Já que não poderia ter escolhido data mais concorrida para encerrar o Ano do Brasil em Portugal, que terá show com a cantora Maria Bethânia no Teatro São Carlos, Dilma Rousseff deveria aproveitar os prováveis cochilos do cerimonial para pedir uma inestimável ajuda aos dois grandes protagonistas do Dia de Portugal. Ao Santo Anjo da Guarda deveria requerer proteção nas negociações para a privatização da TAP e dos Correios, duas empresas prontas a ganhar verde-amarelo em suas bandeiras. Quanto a Luís de Camões, Dilma bem poderia solicitar a intercessão do poeta para resolver de uma vez por todas a encrenca provocada pelo Acordo Ortográfico da Língua Portuguesa, também chamado de Aborto Ortográfico.
Com o dedo mindinho (tinha de ser) de José Sarney, a reforma ortográfica (mais política que acadêmica) imposta por duas dezenas de acadêmicos reunidos em Lisboa em outubro de 1990 conseguiu enrolar a língua de 250 milhões de pessoas. Entre elas um irredutível colunista do semanário Expresso que, com todas as letras, "se opoen firmemmente ao accordo ortográphico em defesa do portuguez puro e sem mácula". Comendador Marques de Correia, como assina o espirituoso cronista, lembra que "a representação do idioma altera-se ao longo dos annos com uma chímica nem sempre explicável, como se a choreographia das letras dansando umas com as outras, ora agglomerando-se ora apartando-se, promettesse mais do que uma symples forma de nos fazermos entender uns perante os outros".

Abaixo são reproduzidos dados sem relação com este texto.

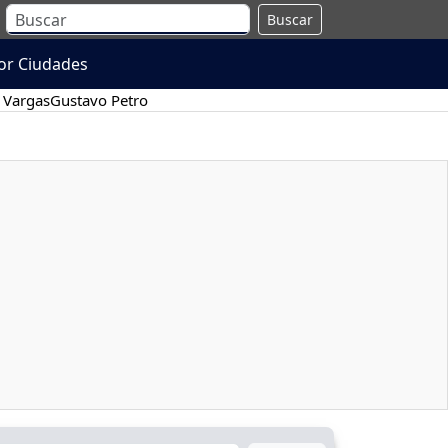
Buscar
or Ciudades
 Vargas
Gustavo Petro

Antes do "accordo ortográphico" de 1990, houve o rascunho de outro em 1986, no Rio de Janeiro. Depois de provocar debates sem precedentes em Portugal, quando ficou célebre a crônica de Miguel Esteves Cardoso sobre um respeitável "cágado" que perdia o acento e assim se transformava numa palavra nada respeitável. Bastou uma frase para condenar a recauchutagem ortográfica a um estrondoso fracasso: "Eu tenho cágado na banheira".
Para não perder a viagem, agora Dilma Rousseff poderia consultar a Academia das Ciências de Lisboa para arbitrar outra polêmica que vem tirando o sono dos brasileiros: afinal, é presidente ou presidenta?